Which models of Disstons saws are generally viewed as good saws for using (as opposed to collecting) and also are available at reasonable prices?

For example, a No. 12 is supposed to be a great saw, but the ones that I've seen that are still usable are priced too high. On the other hand, No. 8s are available at (comparably) good prices, but I'm not sure whether they make good saws for everyday use.

Where's the sweet spot on Disston saws that are low cost and high quality?


----------



## Boomr99 (Jul 1, 2009)

Brett, I've restored and used dozens of Disston (and other makers) saws. You really can't go wrong with any Disston model, so don't be too concerned about which # it is. Rather, pay attention to how old the saw is, and it's condition.

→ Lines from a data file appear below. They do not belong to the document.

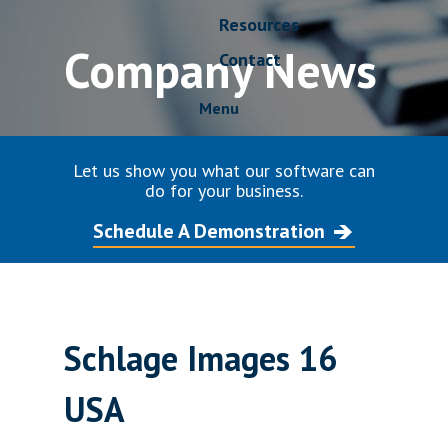
Resources
Company News
Contact
Menu
Let us show you what our software can
do for your business.
Schedule A Demonstration
Schlage Images 16
USA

Go over to the Disstonian Institute and familiarize yourself with the features of a saw made prior to 1928, essentially with a Disston, it will have the number designator (say the 8 on a D8) inside of the D, rather than next to it with a hyphen. Why prior to 1928? Well power circular saws were invented in 1926, and they took a couple years to catch on, so after 1928, the quality of hand saws started to go down. Disston still made some decent saws until about WWii, but after that, they got really cheap and crappy. 
Pay attention to the condition of the saw, a solid handle, straight blade and good condition of teeth is far more important than what model it is. Some of the other makers of pre 1928 also made great saws. I am just finishing up a restoration on two saws made by George H Bishop, and they will make fantastic users, and they often sell for cheaper because people don't know that they are every bit as good as Disstons. The same can be said about Simmonds, and other makers but some of them tend to be more collectable (Harvey Peace, Richardson, and some British makers as well). 
So, I guess what I'm saying is, look for a great condition older saw, rather than a specific model. An older D23 will still be a better saw than a newer (post WWii) D12 or D16. But have a good look at that website and the different models, and you will get a real good idea of the differences in the models so that you can then choose from there what suits your needs. 
Ryan


----------



## Smile_n_Nod (Jan 20, 2011)

Thanks, Ryan; good stuff.


----------



## Boomr99 (Jul 1, 2009)

No problem at all. Feel free to PM me if you have any more questions.


----------



## donwilwol (May 16, 2011)

Brett, Matt Cianci has a article you may be interested in, http://thesawblog.com/?p=1004


----------